Nana’s serves six types of dumplings, either pan fried or steamed, including vegetable, chive and pork, and chicken and corn. Aren Chen, general manager of the new location, says the best way to try them is with dumpling roulette: one of each flavor. They also have two kinds of “soup buns:” soup dumplings that Chen advises diners to poke a hole in the top of, letting the soup pour out into the spoon to cool, sipping the broth before eating the dumpling.

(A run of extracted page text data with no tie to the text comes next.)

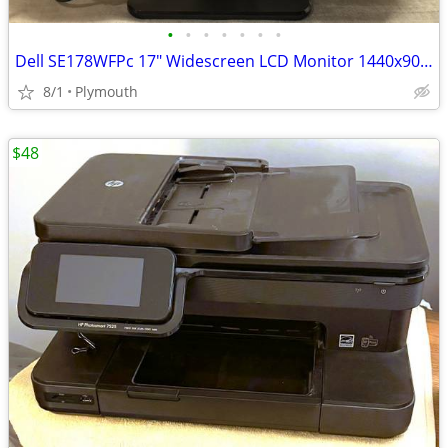
•
•
•
•
•
•
•
Dell SE178WFPc 17" Widescreen LCD Monitor 1440x900 VGA Tested Power Co
8/1
Plymouth
$48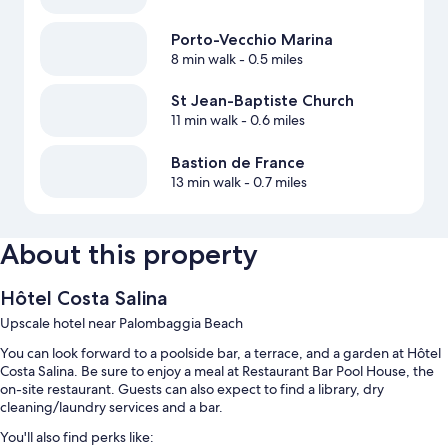
Porto-Vecchio Marina
8 min walk
- 0.5 miles
St Jean-Baptiste Church
11 min walk
- 0.6 miles
Bastion de France
13 min walk
- 0.7 miles
About this property
Hôtel Costa Salina
Upscale hotel near Palombaggia Beach
You can look forward to a poolside bar, a terrace, and a garden at Hôtel
Costa Salina. Be sure to enjoy a meal at Restaurant Bar Pool House, the
on-site restaurant. Guests can also expect to find a library, dry
cleaning/laundry services and a bar.
You'll also find perks like: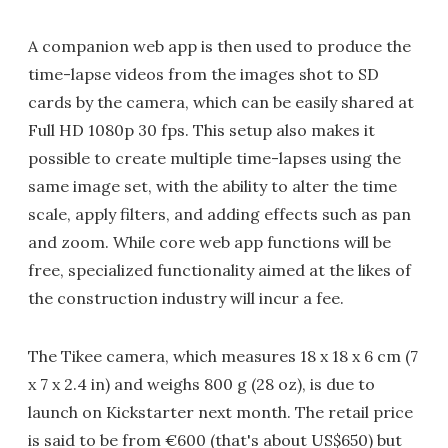
A companion web app is then used to produce the
time-lapse videos from the images shot to SD
cards by the camera, which can be easily shared at
Full HD 1080p 30 fps. This setup also makes it
possible to create multiple time-lapses using the
same image set, with the ability to alter the time
scale, apply filters, and adding effects such as pan
and zoom. While core web app functions will be
free, specialized functionality aimed at the likes of
the construction industry will incur a fee.
The Tikee camera, which measures 18 x 18 x 6 cm (7
x 7 x 2.4 in) and weighs 800 g (28 oz), is due to
launch on Kickstarter next month. The retail price
is said to be from €600 (that's about US$650) but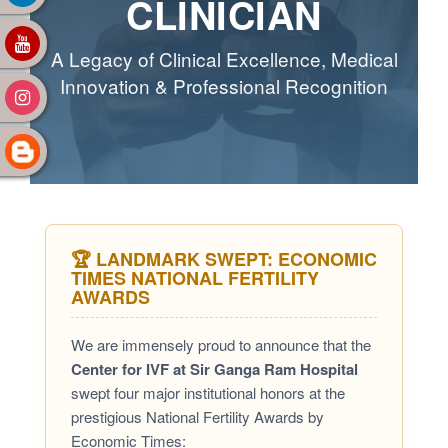
CLINICIAN
A Legacy of Clinical Excellence, Medical
Innovation & Professional Recognition
🏆 LANDMARK SWEPT: ECONOMIC
TIMES NATIONAL FERTILITY
AWARDS
We are immensely proud to announce that the
Center for IVF at Sir Ganga Ram Hospital
swept four major institutional honors at the
prestigious National Fertility Awards by
Economic Times: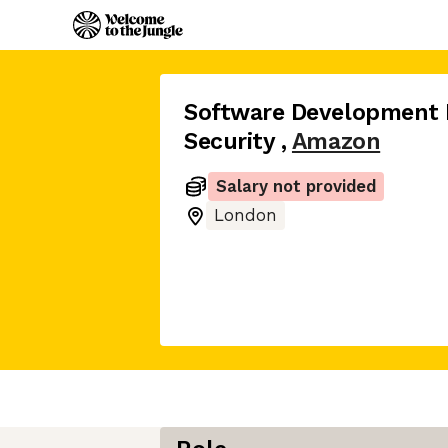
Software Development 
Security
,
Amazon
Salary not provided
London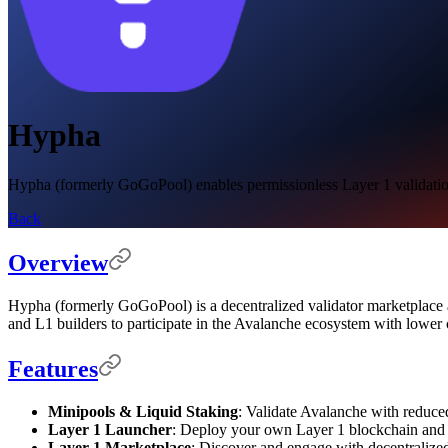
Hypha
Hypha (formerly GoGoPool) enables permissionless Layer 1 validation a
Back
Overview
Hypha (formerly GoGoPool) is a decentralized validator marketplace an
and L1 builders to participate in the Avalanche ecosystem with lower c
Features
Minipools & Liquid Staking
: Validate Avalanche with reduce
Layer 1 Launcher
: Deploy your own Layer 1 blockchain and a
Layer 1 Marketplace
: Discover and engage with decentralized 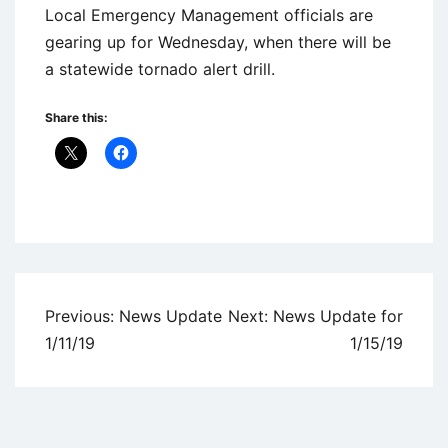
Local Emergency Management officials are
gearing up for Wednesday, when there will be
a statewide tornado alert drill.
Share this:
Uncategorized
Post
Previous:
News Update
Next:
News Update for
navigation
1/11/19
1/15/19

At each Nana’s location, the public can watch dumplings being made in a glass showcase area. Dumpling-making classes will be offered in the future.

Chen isn’t worried about their proximity to other dumpling shops.

“We have different varieties than the others so we bring more options to the area,” he says.

Owner Jack Lu agrees. “It creates a vibrant food scene that attracts more diners to the area, giving us all a chance to showcase our unique offerings,” says Lu. “I believe that healthy competition can push us all to improve and innovate, benefiting the diners and the community as a whole.”